May 23, 2008 - for a new theory of the firm based on the synthetic notion of the firm as an ... which is primarily divided among the contractual (new institutional) ...
Page 1 ..... of gravity. ⢠Assign the points to the closest center. ⢠Calculate anew the. Q centers of gravity q ..... Idea : rank the variables by decreasing |test statistic|.
Then autput can be classically efficiently sumulokd.. More preuvely: com Compude (fatafont)=Po -Py iw poly time.O will quwe proof & funthus rguh cance of nn, ...
Justifications Axiomatic (concave, subadditive, invariant) l Equiprobability for .... Scalar curvature R = function of or degree of polarisation) r41, Rw-tom? Benistus ...
A few words on molecular phylogenetics .... Mainly used for molecular data and molecular distances can .... Sensitive to taxa/gene representation in databases ...
Aug 29, 2009 - (âhealth insuranceâ, âclimate changeâ, ânational securityâ, âsuper Tuesdayâ .... common âresourceâ and a set of citation links between blogs.
May 10, 2010 - Kernel.jsp. Download appropriate ... Download Yxes variant from remote server. Store in .... Signed with a developer certificate (basic capabilities only) ... SKServer hide.sisx contains SMS text 'A very interesting sexy game!'.
-rw-r--r-- 1 axelle axelle 664 Dec 20 03:36 CERT.RSA ... Enumerate all apps, collecting meta data â Often new apps ..... Data mining to compute weights.
Roadmap. I. Introduction (problem statement + data model). II. State of the art (Localization via Capon beamforming and MUSIC).

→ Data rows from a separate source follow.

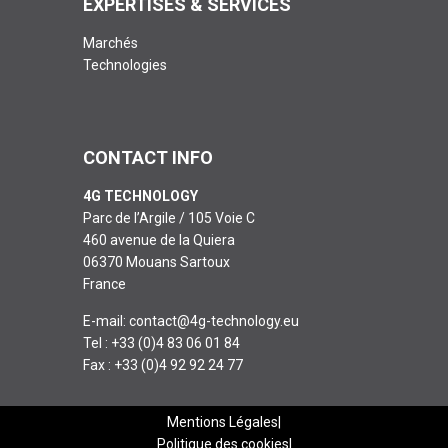
EXPERTISES & SERVICES
Marchés
Technologies
CONTACT INFO
4G TECHNOLOGY
Parc de l’Argile / 105 Voie C
460 avenue de la Quiera
06370 Mouans Sartoux
France
E-mail:
contact@4g-technology.eu
Tel : +33 (0)4 83 06 01 84
Fax : +33 (0)4 92 92 24 77
Mentions Légales
Politique des cookies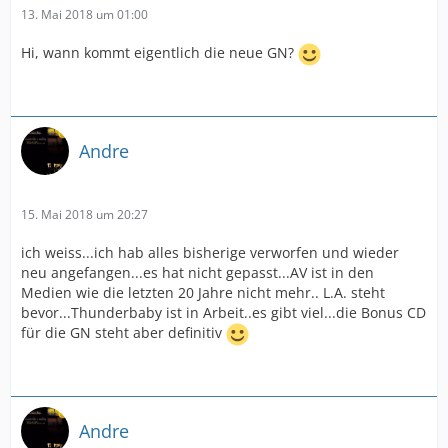
13. Mai 2018 um 01:00
Hi, wann kommt eigentlich die neue GN?
Andre
15. Mai 2018 um 20:27
ich weiss...ich hab alles bisherige verworfen und wieder
neu angefangen...es hat nicht gepasst...AV ist in den
Medien wie die letzten 20 Jahre nicht mehr.. L.A. steht
bevor...Thunderbaby ist in Arbeit..es gibt viel...die Bonus CD
für die GN steht aber definitiv
Andre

III. Localization via PARAFAC.
Mar 4, 2014 - Proof using the coupling technique main problem: given l queries, upper bound the probability that, for every two consecutive rounds, the l + ...
There's an Android app for the alarm. â· Protect your house against burglars. â· Controllable by SMS. But it's not very user friendly... Comply to a strict SMS ...

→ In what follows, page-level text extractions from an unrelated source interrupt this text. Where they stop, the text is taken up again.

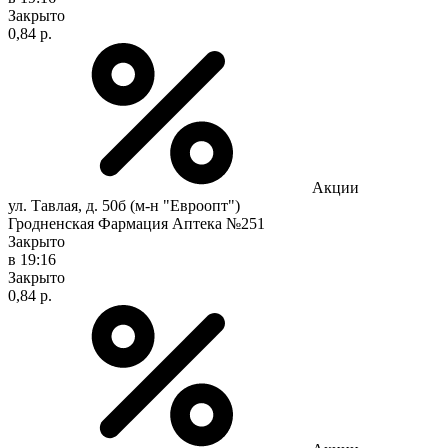
Закрыто
0,84 р.
Акции
ул. Тавлая, д. 50б (м-н "Евроопт")
Гродненская Фармация Аптека №251
Закрыто
в 19:16
Закрыто
0,84 р.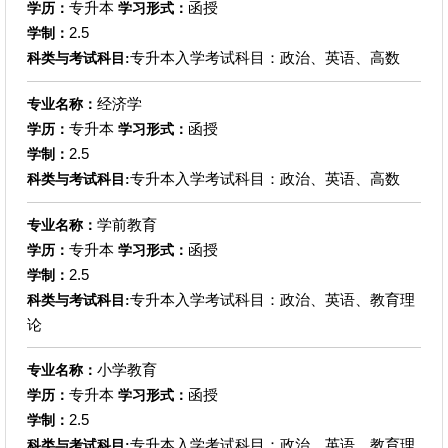
专升本
函授
学历：
学习形式：
2.5
学制：
专升本入学考试科目：政治、英语、高数
科类与考试科目:
经济学
专业名称：
专升本
函授
学历：
学习形式：
2.5
学制：
专升本入学考试科目：政治、英语、高数
科类与考试科目:
学前教育
专业名称：
专升本
函授
学历：
学习形式：
2.5
学制：
专升本入学考试科目：政治、英语、教育理
科类与考试科目:
论
小学教育
专业名称：
专升本
函授
学历：
学习形式：
2.5
学制：
专升本入学考试科目：政治、英语、教育理
科类与考试科目:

May 10, 2010 - Decryption of malicious URLs. ⢠Silent installation of ... Self Signed, Open Signed Online insufficient: ... PETRAN - PE file preprocessor V02.01 (Build 576). Copyright (c) .... Download Yxes variant from remote server. Store in ...
Own the malware adm1ns :D. ⢠Install Zitmo on lab phone 1. ⢠Send SET ADMIN command by. SMS with phone number of lab phone 2. Mobile malware in ...
C tx n n. ∆. = ),( α. (3) Define duration so that the dynamics looks simple. t m n. ∆. = η. Fluctuations: ab n b n a n ww δ α. 1. =〉∆∆〈 mass ab n t m δ η. ∆. = clocks ...
Package's zip date. -rw-r--r-- 1 axelle axelle 664 Dec 20 03:36 CERT.RSA ... Enumerate all apps, collecting meta data â Often new apps ... Must mock an actual device â Only see applications viewable ..... Data mining to compute weights.
O/n Debark, Simien Park Hotel 0581113481. Simien National Park. Day 8. Drive north via Adi Arkay, May Tsemre, Inda Selassie âShireâ & east in to Axum.
Using the Ï2-distance â computing distances from all the principal .... Surface.feeling -2.52. 2.63. 3.62 .... A website with documentation, examples, data sets:.